=== Section Start ===

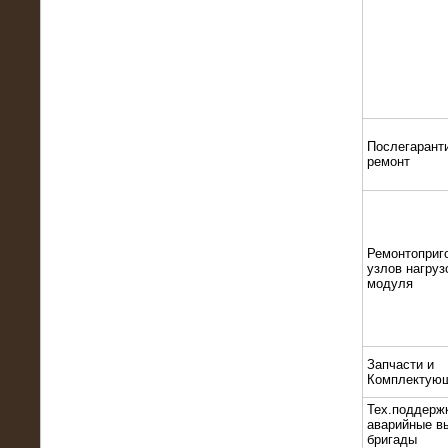
22.01.2016
Высоковольтный нагрузочный
модуль 10 МВт с напряжением 6-10
кВ
Послегарант
ремонт
Ремонтоприг
узлов нагруз
модуля
15.10.2015
Высоковольтный нагрузочный
комплекс 60 МВт (6-10 кВ)
Запчасти и
Комплектую
Тех.поддерж
аварийные в
бригады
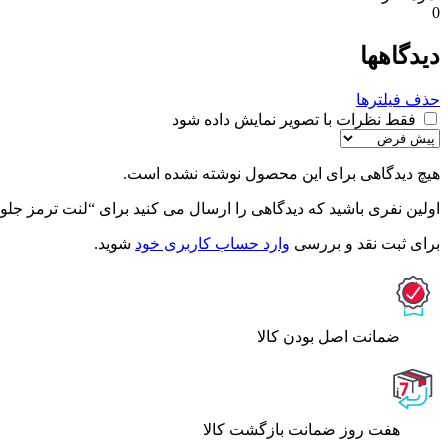
0
دیدگاهها
حذف فیلترها
فقط نظرات با تصویر نمایش داده شود
هیچ دیدگاهی برای این محصول نوشته نشده است.
اولین نفری باشید که دیدگاهی را ارسال می کنید برای “لنت ترمز جلو ام وی ام x33 – جهان 
برای ثبت نقد و بررسی
وارد حساب کاربری خود
شوید.
ﺿﻤﺎﻧﺖ اﺻﻞ ﺑﻮدن ﮐﺎﻟﺎ
هفت روز ضمانت بازگشت کالا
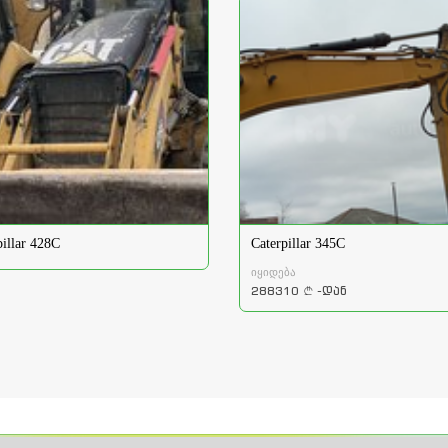
pillar 428C
Caterpillar 345C
იყიდება
288310
-დან
a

=== Section End ===

| WHAT IS EXPECTED |
Pictures are not part of the answer. Restate word for word the lines from the one with "اولین نفری باشید" through the last line of the records.

| OUTPUT FOR THIS EXERCISE |
اولین نفری باشید که دیدگاهی را ارسال می کنید برای “لنت ترمز جلو ام وی ام x33 – جهان 
برای ثبت نقد و بررسی
وارد حساب کاربری خود
شوید.
ﺿﻤﺎﻧﺖ اﺻﻞ ﺑﻮدن ﮐﺎﻟﺎ
هفت روز ضمانت بازگشت کالا
pillar 428C
Caterpillar 345C
იყიდება
288310
-დან
a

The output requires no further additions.